## What the task asks
Show every line from the entries that follow which holds the word "مساحة".

Saved data entries
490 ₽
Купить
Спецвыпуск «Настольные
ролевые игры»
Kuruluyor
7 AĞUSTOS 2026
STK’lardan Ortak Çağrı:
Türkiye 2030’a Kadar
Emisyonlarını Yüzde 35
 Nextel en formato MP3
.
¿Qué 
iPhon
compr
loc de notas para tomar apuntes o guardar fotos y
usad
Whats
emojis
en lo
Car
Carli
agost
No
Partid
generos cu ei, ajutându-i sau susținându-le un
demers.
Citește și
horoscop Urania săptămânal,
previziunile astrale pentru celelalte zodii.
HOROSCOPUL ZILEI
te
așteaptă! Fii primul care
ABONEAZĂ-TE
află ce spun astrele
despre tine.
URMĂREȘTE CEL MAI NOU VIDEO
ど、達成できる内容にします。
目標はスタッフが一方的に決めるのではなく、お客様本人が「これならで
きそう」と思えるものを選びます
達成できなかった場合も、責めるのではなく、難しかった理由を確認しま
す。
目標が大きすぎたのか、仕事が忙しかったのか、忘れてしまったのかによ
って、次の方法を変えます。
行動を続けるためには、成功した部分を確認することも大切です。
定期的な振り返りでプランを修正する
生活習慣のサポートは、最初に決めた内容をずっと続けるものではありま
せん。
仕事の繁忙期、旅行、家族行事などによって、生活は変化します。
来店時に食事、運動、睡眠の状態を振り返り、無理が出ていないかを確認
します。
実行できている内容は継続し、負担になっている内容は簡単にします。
...
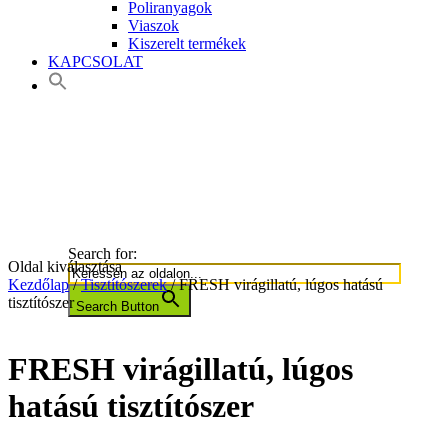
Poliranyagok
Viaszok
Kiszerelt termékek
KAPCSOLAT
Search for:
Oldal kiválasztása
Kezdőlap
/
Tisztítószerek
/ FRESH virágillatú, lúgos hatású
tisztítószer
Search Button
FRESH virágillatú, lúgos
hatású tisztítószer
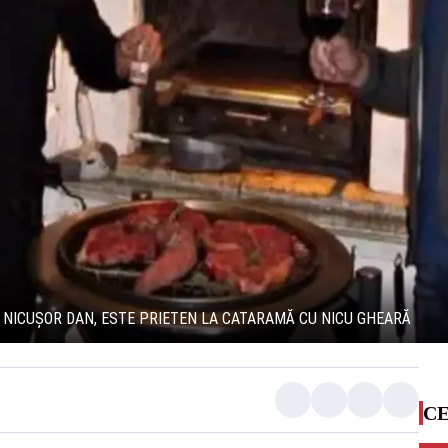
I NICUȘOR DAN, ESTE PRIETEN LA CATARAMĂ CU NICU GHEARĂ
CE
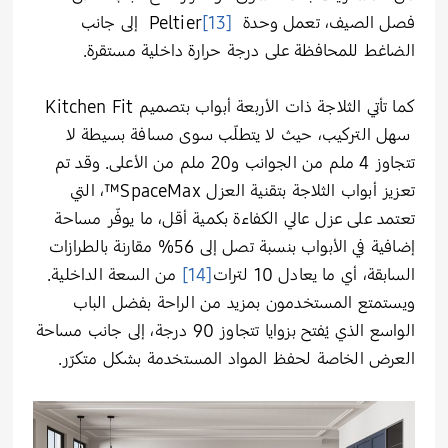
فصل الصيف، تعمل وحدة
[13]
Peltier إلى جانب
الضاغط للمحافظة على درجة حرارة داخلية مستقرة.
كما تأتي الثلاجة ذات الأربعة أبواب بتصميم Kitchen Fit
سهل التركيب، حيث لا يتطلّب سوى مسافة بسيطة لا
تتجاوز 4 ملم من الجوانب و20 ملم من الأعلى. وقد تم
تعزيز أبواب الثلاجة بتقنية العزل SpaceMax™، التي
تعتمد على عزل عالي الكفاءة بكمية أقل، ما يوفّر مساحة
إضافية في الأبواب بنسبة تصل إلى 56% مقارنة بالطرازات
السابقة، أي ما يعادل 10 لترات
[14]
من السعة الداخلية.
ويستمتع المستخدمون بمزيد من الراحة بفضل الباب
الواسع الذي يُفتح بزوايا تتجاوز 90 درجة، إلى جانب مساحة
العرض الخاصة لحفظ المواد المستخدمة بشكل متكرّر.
--
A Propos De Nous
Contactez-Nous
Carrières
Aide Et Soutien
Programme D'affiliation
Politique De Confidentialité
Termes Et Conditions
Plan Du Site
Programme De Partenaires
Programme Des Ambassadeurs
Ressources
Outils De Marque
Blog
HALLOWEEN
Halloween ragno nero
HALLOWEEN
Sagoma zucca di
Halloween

## Reply to the exercise
تعتمد على عزل عالي الكفاءة بكمية أقل، ما يوفّر مساحة
الواسع الذي يُفتح بزوايا تتجاوز 90 درجة، إلى جانب مساحة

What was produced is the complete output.